MATERIAL PROVIDED >>
++++++++++++++++++++
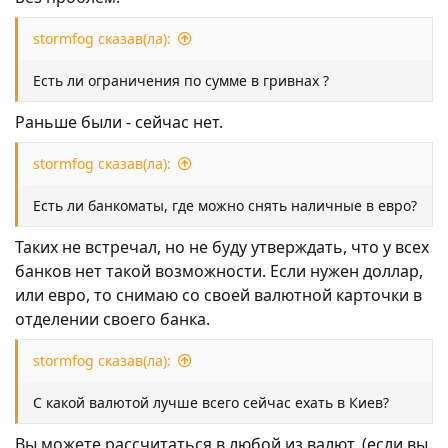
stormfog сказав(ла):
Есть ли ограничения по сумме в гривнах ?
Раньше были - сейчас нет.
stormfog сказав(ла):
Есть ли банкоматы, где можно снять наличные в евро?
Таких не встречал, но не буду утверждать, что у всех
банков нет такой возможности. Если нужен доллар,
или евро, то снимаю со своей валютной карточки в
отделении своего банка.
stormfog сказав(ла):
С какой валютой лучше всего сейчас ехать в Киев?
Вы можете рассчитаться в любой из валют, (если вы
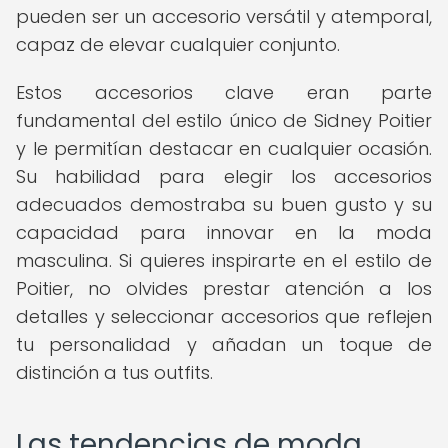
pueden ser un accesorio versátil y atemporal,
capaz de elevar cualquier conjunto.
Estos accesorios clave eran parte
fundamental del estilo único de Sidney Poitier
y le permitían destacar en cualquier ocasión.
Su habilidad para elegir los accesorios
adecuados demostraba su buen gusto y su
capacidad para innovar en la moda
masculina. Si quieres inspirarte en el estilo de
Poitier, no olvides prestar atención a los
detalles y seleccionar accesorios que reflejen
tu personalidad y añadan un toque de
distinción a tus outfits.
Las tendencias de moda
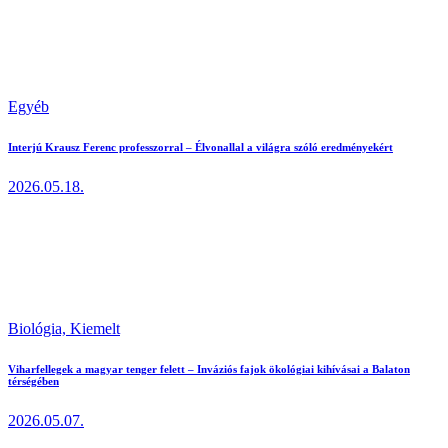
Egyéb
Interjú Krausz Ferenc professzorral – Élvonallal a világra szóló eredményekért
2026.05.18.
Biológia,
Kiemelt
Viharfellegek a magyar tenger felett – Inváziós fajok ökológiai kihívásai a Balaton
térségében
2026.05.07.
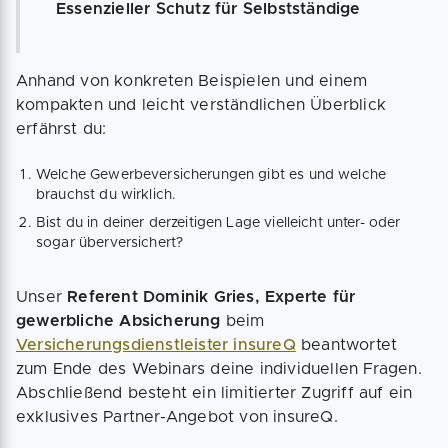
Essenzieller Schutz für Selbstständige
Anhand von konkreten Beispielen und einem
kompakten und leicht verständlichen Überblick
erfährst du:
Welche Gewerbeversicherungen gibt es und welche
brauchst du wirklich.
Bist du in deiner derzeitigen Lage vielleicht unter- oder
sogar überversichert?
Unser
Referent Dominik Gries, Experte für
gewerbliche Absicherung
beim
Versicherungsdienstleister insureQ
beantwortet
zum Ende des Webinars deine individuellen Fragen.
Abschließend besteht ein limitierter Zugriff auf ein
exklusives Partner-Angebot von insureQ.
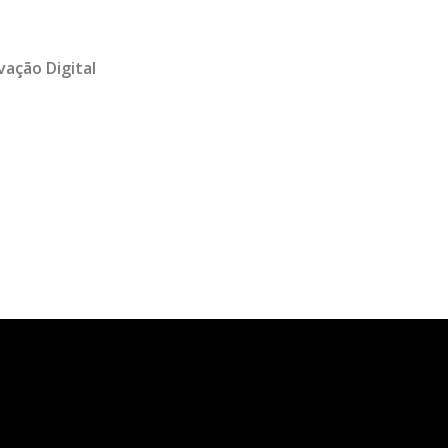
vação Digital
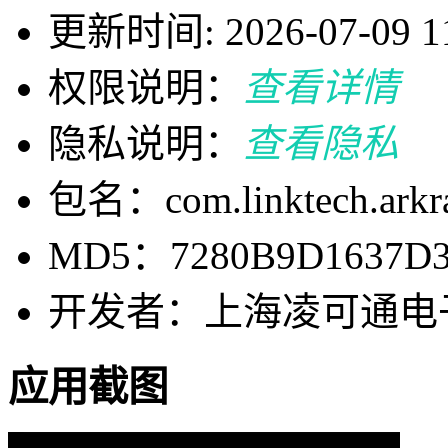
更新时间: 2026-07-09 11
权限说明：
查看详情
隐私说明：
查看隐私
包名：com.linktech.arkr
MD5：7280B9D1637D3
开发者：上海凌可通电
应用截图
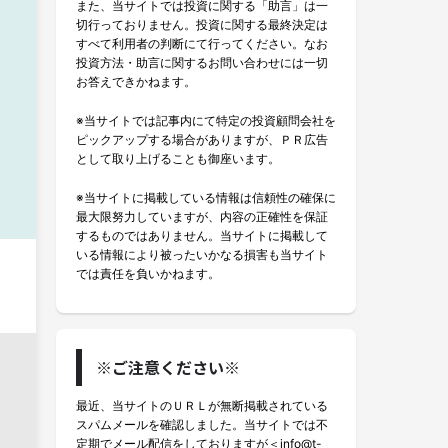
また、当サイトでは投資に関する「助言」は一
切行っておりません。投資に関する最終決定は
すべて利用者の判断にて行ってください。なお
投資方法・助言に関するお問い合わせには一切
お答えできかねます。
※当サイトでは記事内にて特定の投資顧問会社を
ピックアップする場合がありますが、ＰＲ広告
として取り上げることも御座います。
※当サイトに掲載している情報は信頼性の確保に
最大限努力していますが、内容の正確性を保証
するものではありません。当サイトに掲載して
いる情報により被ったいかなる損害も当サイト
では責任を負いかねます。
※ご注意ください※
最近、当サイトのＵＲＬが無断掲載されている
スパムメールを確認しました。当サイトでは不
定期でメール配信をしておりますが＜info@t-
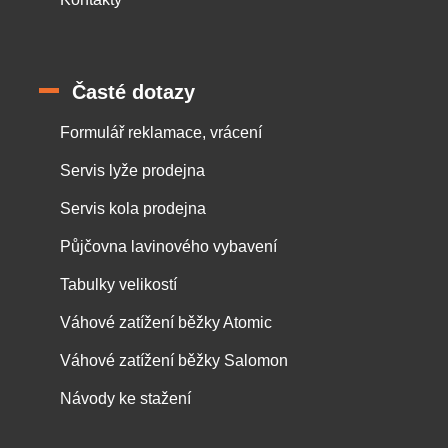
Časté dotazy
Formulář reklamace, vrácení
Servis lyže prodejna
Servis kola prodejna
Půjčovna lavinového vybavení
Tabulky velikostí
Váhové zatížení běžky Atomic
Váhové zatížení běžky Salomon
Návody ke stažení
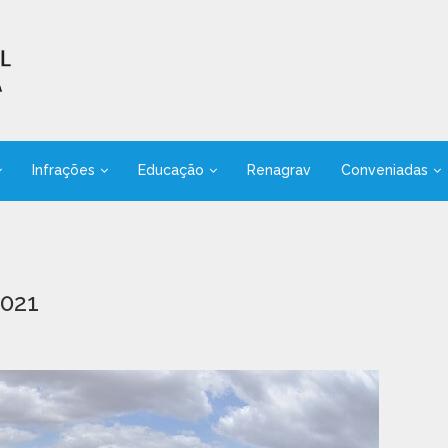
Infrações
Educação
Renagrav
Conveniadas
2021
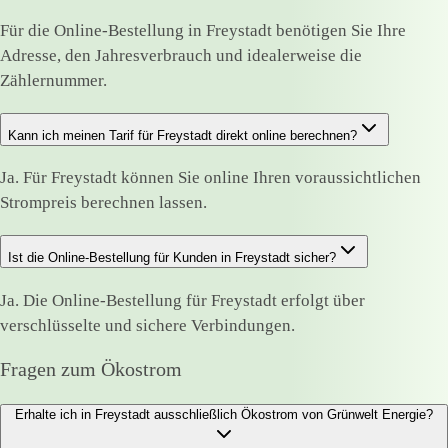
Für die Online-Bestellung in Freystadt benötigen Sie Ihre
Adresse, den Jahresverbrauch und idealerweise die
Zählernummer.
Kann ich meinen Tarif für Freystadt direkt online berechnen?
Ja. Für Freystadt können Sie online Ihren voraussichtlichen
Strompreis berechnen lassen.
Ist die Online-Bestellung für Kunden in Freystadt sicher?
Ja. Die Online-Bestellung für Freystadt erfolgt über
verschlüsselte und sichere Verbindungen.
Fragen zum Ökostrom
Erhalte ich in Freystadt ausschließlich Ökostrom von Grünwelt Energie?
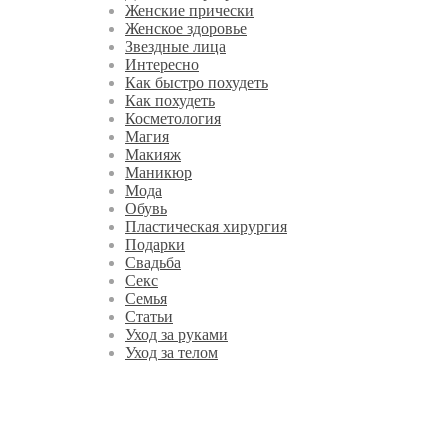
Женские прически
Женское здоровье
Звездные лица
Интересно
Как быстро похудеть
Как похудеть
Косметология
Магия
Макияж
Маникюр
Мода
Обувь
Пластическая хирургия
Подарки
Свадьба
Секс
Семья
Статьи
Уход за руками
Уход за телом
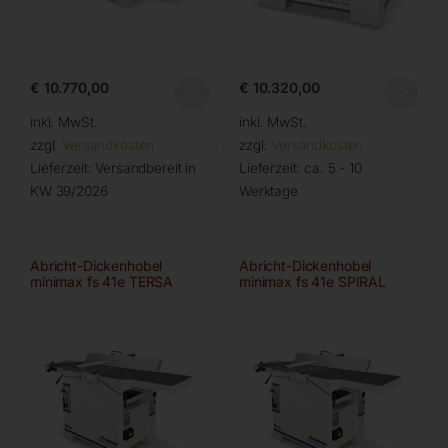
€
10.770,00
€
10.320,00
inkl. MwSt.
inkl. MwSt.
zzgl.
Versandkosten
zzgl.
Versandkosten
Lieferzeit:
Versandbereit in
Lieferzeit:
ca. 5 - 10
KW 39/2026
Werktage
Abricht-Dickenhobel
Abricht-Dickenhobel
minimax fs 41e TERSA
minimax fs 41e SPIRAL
++++++++++++++++++++
WHAT YOU HAVE TO DO >> Show the lines of the records that include the string "Servis".

SOLUTION FOR THIS EXERCISE >>
Servis lyže prodejna
Servis kola prodejna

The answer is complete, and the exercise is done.